● WHAT YOU WILL DO
Report back every line of the entries that contains "Studio", exactly as written.

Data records

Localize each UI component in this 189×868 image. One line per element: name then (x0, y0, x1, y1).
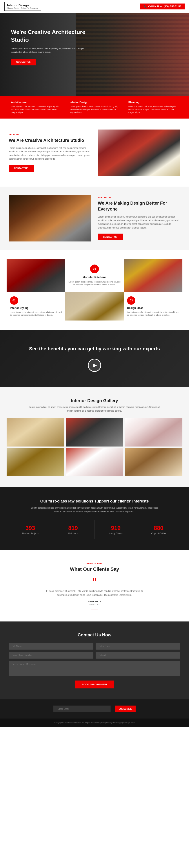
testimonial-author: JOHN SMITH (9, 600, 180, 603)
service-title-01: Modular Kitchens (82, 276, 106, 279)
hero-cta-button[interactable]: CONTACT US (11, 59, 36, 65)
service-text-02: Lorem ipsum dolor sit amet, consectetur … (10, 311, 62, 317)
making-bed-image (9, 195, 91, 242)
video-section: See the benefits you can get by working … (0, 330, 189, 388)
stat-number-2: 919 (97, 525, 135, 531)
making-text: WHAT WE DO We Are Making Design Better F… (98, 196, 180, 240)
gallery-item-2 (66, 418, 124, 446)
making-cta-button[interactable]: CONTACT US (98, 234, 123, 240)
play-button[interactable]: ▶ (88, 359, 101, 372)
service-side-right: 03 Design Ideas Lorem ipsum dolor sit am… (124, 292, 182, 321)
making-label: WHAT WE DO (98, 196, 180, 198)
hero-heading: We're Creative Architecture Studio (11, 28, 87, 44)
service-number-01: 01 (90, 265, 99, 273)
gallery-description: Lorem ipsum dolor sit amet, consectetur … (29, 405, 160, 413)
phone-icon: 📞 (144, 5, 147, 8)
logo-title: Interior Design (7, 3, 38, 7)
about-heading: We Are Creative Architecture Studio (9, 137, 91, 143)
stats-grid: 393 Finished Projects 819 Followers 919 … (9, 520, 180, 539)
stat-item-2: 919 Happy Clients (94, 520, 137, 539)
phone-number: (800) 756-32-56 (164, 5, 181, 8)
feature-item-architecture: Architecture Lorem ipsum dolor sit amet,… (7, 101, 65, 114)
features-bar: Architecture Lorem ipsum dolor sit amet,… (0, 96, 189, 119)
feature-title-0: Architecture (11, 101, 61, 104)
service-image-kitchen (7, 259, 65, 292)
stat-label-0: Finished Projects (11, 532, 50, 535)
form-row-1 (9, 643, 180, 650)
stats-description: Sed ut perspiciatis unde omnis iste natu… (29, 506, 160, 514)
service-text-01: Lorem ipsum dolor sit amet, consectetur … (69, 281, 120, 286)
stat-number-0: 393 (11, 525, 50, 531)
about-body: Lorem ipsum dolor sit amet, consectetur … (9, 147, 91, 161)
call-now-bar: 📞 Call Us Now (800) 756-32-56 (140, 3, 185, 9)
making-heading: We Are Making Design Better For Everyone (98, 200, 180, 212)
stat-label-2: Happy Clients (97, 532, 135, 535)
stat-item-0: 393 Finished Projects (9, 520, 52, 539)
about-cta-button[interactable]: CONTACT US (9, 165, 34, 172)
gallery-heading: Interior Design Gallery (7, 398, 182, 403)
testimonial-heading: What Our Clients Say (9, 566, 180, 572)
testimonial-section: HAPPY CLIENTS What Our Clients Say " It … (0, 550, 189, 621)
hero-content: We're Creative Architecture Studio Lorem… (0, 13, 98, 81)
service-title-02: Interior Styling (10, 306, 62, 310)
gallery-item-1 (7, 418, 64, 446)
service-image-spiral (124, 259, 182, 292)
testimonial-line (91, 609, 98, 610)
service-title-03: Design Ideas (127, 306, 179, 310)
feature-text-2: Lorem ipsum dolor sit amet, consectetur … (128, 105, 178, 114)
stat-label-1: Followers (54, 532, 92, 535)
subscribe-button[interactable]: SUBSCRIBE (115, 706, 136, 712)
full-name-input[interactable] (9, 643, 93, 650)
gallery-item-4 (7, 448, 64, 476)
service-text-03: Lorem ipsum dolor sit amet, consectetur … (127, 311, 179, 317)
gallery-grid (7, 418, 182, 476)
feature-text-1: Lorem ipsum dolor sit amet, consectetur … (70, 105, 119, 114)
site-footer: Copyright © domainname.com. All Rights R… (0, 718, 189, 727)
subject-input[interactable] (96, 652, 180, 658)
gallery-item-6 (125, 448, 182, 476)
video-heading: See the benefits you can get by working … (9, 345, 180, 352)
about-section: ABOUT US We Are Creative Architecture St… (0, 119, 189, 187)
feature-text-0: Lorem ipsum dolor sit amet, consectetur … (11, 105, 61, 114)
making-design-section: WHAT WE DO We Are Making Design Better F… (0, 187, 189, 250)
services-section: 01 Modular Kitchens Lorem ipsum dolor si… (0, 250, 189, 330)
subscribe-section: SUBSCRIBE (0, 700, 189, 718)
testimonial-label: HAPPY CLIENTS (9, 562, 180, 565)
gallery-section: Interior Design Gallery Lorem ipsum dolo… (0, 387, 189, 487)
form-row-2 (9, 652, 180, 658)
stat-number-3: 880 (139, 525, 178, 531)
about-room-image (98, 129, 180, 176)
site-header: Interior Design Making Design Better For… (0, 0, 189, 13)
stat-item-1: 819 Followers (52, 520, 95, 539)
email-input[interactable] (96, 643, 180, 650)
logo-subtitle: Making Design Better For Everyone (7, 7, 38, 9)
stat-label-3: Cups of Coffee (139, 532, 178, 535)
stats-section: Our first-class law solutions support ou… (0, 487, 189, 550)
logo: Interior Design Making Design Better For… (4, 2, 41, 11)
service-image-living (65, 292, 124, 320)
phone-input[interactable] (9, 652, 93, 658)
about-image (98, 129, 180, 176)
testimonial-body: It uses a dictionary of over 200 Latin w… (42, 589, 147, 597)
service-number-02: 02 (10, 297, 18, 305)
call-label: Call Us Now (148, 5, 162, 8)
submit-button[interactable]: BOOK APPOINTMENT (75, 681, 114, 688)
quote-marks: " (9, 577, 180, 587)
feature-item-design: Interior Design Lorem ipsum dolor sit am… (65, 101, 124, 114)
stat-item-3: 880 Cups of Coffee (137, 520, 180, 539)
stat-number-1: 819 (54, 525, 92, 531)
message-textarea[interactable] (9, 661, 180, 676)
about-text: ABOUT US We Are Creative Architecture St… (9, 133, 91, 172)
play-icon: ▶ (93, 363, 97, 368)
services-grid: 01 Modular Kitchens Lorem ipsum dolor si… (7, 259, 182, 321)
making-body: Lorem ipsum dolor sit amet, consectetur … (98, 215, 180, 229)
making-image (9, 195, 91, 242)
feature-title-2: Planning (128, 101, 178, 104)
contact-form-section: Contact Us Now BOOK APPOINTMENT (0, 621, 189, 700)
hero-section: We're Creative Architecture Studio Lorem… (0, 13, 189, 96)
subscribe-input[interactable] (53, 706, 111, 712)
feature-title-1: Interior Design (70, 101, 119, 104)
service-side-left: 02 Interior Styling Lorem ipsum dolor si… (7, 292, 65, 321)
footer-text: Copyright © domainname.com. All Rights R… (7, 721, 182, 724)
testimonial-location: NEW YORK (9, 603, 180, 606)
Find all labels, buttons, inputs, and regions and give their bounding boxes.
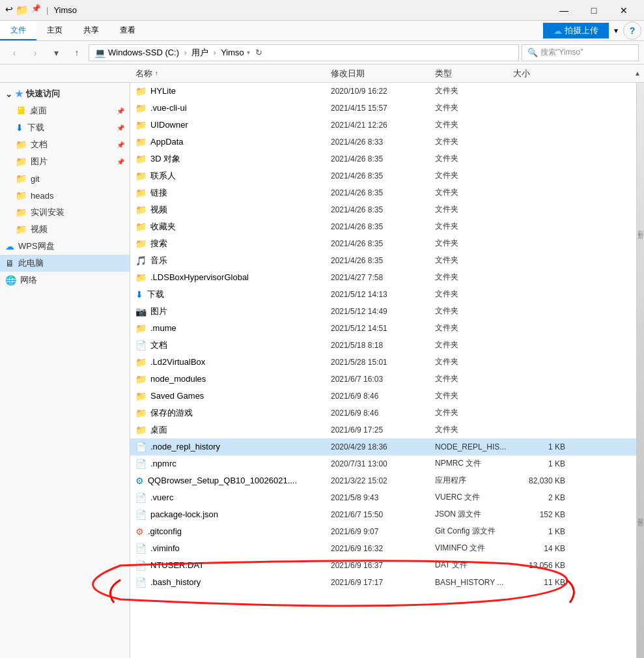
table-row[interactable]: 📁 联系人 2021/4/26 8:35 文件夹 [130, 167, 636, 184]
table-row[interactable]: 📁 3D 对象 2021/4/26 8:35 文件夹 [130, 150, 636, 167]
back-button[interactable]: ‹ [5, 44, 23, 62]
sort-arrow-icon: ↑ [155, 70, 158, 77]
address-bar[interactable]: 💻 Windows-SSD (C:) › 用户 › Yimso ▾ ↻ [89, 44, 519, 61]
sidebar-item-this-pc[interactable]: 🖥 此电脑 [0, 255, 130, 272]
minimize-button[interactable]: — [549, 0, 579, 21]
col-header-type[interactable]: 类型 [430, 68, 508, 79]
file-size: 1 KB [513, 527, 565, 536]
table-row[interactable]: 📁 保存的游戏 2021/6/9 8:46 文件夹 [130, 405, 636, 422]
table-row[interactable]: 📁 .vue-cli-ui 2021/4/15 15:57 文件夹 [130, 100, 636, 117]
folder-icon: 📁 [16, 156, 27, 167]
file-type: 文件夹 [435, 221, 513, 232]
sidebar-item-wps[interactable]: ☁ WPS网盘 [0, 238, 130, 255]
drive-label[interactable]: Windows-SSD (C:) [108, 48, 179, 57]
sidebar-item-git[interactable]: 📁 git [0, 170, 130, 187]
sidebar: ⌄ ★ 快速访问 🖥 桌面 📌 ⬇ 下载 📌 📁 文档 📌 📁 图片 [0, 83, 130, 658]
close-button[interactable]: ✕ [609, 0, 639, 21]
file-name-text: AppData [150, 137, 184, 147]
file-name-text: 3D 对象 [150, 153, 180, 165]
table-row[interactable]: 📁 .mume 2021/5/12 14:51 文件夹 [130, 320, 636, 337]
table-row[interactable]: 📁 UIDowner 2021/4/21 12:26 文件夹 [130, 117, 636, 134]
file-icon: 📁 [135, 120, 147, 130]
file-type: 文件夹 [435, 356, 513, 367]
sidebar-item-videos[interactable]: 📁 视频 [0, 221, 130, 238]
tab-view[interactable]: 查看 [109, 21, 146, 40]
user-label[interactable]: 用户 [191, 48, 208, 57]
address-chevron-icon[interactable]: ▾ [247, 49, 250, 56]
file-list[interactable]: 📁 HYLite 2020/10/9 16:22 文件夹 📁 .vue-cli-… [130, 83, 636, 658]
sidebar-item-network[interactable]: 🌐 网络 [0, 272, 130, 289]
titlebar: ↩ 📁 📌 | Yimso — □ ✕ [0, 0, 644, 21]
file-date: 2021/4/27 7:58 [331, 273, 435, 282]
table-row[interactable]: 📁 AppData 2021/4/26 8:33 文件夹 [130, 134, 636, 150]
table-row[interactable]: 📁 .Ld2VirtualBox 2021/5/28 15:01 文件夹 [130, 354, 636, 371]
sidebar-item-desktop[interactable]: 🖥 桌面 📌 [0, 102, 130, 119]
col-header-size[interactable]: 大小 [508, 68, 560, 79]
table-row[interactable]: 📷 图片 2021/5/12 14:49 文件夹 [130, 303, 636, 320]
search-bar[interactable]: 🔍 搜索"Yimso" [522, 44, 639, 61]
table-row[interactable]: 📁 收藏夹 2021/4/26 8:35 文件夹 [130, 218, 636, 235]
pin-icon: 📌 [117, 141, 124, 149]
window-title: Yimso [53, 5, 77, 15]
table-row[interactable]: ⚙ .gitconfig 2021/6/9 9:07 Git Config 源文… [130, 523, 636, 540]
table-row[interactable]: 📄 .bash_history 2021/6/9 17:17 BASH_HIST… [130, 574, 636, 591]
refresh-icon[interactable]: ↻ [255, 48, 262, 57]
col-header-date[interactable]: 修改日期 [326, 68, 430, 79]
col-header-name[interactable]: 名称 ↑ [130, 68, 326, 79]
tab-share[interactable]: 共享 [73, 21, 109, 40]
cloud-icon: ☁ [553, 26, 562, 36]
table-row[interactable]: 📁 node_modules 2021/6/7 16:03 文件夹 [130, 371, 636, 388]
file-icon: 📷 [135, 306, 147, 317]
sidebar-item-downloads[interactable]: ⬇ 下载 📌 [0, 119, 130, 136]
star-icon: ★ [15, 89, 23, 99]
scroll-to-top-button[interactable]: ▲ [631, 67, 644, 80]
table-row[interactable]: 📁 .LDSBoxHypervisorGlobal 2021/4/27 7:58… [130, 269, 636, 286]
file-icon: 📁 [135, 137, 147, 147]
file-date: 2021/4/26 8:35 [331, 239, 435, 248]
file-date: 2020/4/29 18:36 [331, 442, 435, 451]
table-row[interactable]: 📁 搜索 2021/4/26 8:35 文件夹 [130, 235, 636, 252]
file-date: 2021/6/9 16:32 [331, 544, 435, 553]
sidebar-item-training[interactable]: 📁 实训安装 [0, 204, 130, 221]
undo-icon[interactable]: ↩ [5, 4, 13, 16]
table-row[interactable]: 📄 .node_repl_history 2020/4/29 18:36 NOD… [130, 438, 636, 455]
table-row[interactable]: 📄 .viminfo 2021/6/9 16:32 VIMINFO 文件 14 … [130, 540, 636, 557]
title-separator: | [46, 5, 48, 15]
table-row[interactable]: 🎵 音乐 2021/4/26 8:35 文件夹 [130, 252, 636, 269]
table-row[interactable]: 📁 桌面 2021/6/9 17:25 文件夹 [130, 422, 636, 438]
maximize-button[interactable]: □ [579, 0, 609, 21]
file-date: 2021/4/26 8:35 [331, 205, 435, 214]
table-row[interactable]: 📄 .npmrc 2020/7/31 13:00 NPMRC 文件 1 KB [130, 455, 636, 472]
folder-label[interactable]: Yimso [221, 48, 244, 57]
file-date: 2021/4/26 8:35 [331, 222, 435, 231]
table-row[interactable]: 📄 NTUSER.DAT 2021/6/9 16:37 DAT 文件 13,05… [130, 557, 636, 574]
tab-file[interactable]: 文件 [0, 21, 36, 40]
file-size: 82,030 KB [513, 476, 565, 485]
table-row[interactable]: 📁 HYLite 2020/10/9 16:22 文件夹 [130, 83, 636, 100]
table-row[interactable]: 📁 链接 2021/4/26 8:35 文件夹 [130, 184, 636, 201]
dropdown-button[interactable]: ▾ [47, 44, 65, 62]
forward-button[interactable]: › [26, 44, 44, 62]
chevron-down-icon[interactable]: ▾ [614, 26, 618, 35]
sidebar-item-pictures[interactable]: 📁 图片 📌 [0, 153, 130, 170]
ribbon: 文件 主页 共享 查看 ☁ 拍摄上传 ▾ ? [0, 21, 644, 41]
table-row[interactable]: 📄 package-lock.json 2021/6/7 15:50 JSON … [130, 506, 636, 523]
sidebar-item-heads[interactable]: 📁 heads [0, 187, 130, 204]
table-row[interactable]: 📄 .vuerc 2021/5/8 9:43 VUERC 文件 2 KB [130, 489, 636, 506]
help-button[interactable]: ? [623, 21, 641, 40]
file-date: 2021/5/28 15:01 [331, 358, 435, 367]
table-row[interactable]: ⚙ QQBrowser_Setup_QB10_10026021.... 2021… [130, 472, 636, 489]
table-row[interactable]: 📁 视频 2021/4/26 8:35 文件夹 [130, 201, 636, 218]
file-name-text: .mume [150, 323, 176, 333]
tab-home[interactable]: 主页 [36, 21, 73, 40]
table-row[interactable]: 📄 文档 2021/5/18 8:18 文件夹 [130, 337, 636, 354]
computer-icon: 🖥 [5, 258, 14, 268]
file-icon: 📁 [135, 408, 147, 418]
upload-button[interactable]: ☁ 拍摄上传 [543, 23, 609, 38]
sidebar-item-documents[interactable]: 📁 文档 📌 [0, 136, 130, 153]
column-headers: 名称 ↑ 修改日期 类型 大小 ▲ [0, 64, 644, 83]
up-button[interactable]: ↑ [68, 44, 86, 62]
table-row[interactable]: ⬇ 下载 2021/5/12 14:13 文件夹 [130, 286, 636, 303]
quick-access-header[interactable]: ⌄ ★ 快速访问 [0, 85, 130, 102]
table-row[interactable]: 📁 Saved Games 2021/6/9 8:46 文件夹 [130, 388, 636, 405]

● EXERCISE RESPONSE
hero-heading: We're Creative Architecture Studio (11, 28, 87, 44)
about-heading: We Are Creative Architecture Studio (9, 137, 91, 143)
hero-content: We're Creative Architecture Studio Lorem… (0, 13, 98, 81)
hero-section: We're Creative Architecture Studio Lorem… (0, 13, 189, 96)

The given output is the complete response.